Era una exageración que yo le había contado de Dostoiewski.

– Si, eso es -seguía Remi-, eso es, Dostioffski. Un hombre con una cara como la de ese supervisor sólo puede tener un nombre: Dostioffski.

Bien, pues la única puerta que no estaba cerrada era la de Dostioffski. Estaba dormido cuando oyó que alguien trataba de abrir su puerta. Se levantó en pijama. Se acercó a la puerta con una cara dos veces más fea de lo habitual.

Cuando Remi abrió, se encontró con una cara de fiera que supuraba odio y reconcentrada furia.

– ¿Qué significa esto?

– Estaba intentando abrir esta puerta. Creía que era el… hmm… cuarto de limpieza. Buscaba una balleta.

– ¿Qué quiere decir con que buscaba una balleta?

– Bueno… verá…

Yo me acerqué y dije:

– Uno de los hombres ha vomitado en el vestíbulo de arriba. Tenemos que limpiarlo.

– Este no es el cuarto de la limpieza. Este es mi cuarto. Otro incidente como éste y haré que abran una investigación y los despidan. ¿Me han entendido bien?

– Un tipo vomitó arriba -repetí.

– El cuarto de la limpieza está ahí al fondo -y lo señaló, y esperó que fuéramos, cogiéramos una balleta, cosa que hicimos, y estúpidamente nos fuimos para arriba.

– Cagoendiós, Remi, siempre nos estás metiendo en líos. ¿Por qué no te quedas tranquilo? ¿Por qué quieres estar robando todo el tiempo?

– El mundo me debe unas cuantas cosas, eso es todo. No puedes enseñar al viejo profesor una nueva canción. Tú sigue hablándome así y empezaré a llamarte Dostioffski.

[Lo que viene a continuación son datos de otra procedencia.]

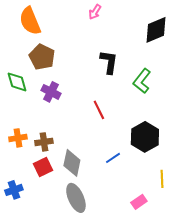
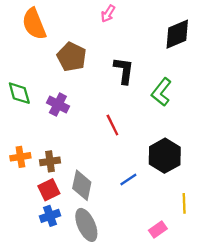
brown pentagon: (42, 57) -> (72, 57), moved
blue cross: (14, 190) -> (50, 216), moved

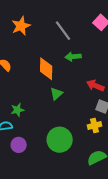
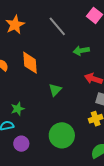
green arrow: (73, 57) -> (81, 51), moved
orange diamond: (46, 69) -> (30, 63), moved

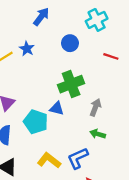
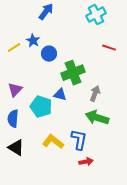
blue circle: (70, 43) -> (49, 54), moved
green arrow: (98, 134) -> (97, 118), size x1.6
blue L-shape: (78, 158) -> (79, 140), turned 125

Remi era igual que un niño. En algún momento de su pasado, durante sus solitarios días en algún colegio de Francia, se lo habían quitado todo; sus padrastros se limitaban a meterlo interno en un colegio y lo dejaban allí; fue expulsado de un colegio tras otro; anduvo de noche por las carreteras de Francia inventando palabrotas a partir de su inocente repertorio de palabras. Estaba decidido a recuperar todo lo que había perdido; era una pérdida sin límites; algo que arrastraría para siempre.

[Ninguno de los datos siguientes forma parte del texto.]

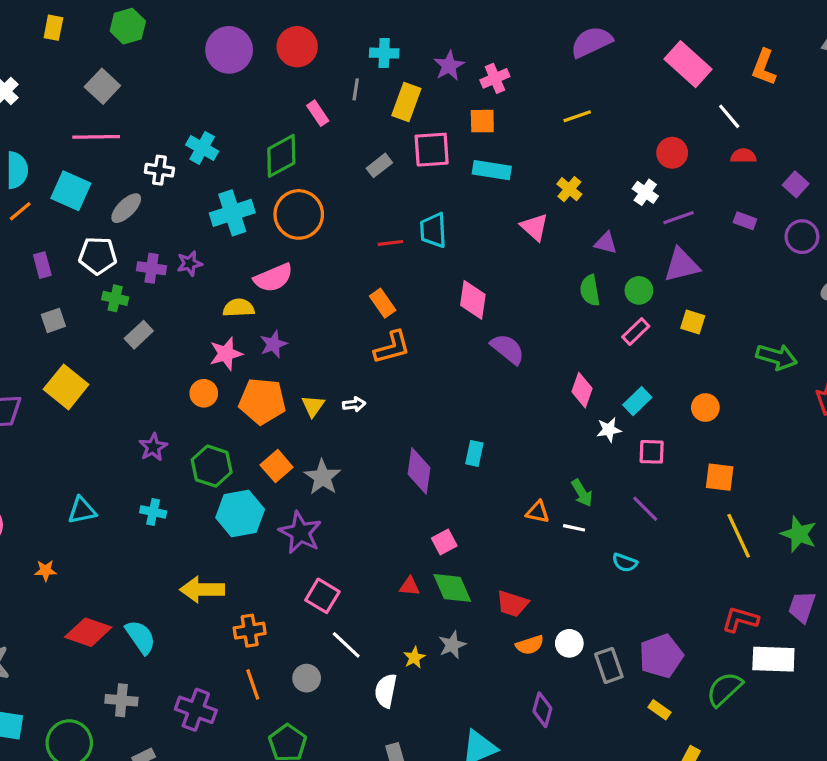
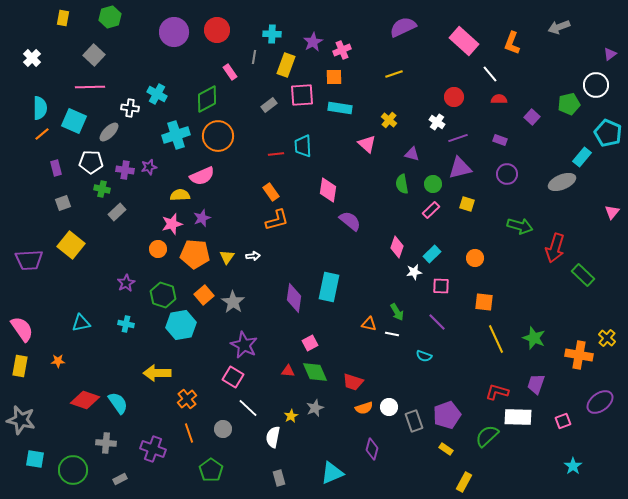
purple circle: (802, 237) -> (507, 174), moved
cyan rectangle: (474, 453) -> (329, 287), size x1.8
purple star: (300, 533) -> (244, 345), moved
orange cross: (250, 631) -> (187, 399), turned -30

La cantina de los barracones era nuestro principal campo de acción. Mirábamos alrededor para cercionarnos de que nadie nos vigilaba, y de modo especial para comprobar si alguno de nuestros compañeros nos estaba acechando; entonces yo me agachaba y Remi se me ponía de pie encima de los hombros y subía. Abría la ventana, que por la noche nunca tenía el pestillo echado, según habíamos comprobado, pasaba a través de ella, y descendía encima de una mesa. Yo, que era un poco más ágil, daba un salto y me colaba dentro a continuación. Entonces íbamos a la heladería. Allí, haciendo realidad un sueño de la infancia, cogía el helado de chocolate y hundía la mano en él y cogía un montón y lo saboreaba. Después cogíamos cajas de helado y nos las zampábamos añadiendo jarabe de chocolate por encima, y a veces también de fresa. Después nos dirigíamos a la cocina, abríamos los frigoríficos para ver lo que podíamos llevarnos a casa en el bolsillo. A veces, yo cortaba un trozo de carne y lo envolvía en una servilleta.

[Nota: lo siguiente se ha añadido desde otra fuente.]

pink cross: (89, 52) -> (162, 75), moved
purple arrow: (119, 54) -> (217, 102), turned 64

– Ya sabes lo que dijo el presidente Truman -solía comentar Remi-. Hay que reducir el coste de vida.

Una noche tuve que esperar mucho tiempo a que Remi llenara de comida una caja enorme. Luego, no podíamos sacarla por la ventana. Remi tuvo que desempaquetarlo todo y devolverlo a su sitio. Aquella misma noche, más tarde, cuando él había terminado su servicio y yo estaba solo, sucedió algo raro. Estaba dando una vuelta por el camino del viejo barranco, con la esperanza de encontrar un venado (Remi había visto venados por allí, pues aquella zona seguía siendo salvaje incluso en 1947), cuando oí un ruido aterrador en la oscuridad. Eran rugidos y jadeos. Creí que se trataba de un rinoceronte que se me echaba encima. Cogí la pistola. En las tinieblas del desfiladero apareció una figura alta con una cabeza enorme. De pronto, me di cuenta que era Remi con la enorme caja de víveres a la espalda. Jadeaba y gemía debido a su enorme peso. Había encontrado la llave de la cantina en algún sitio y sacó los víveres por la puerta principal. Le dije:

– Remi, creí que ya estabas en casa; ¿qué coño estás haciendo?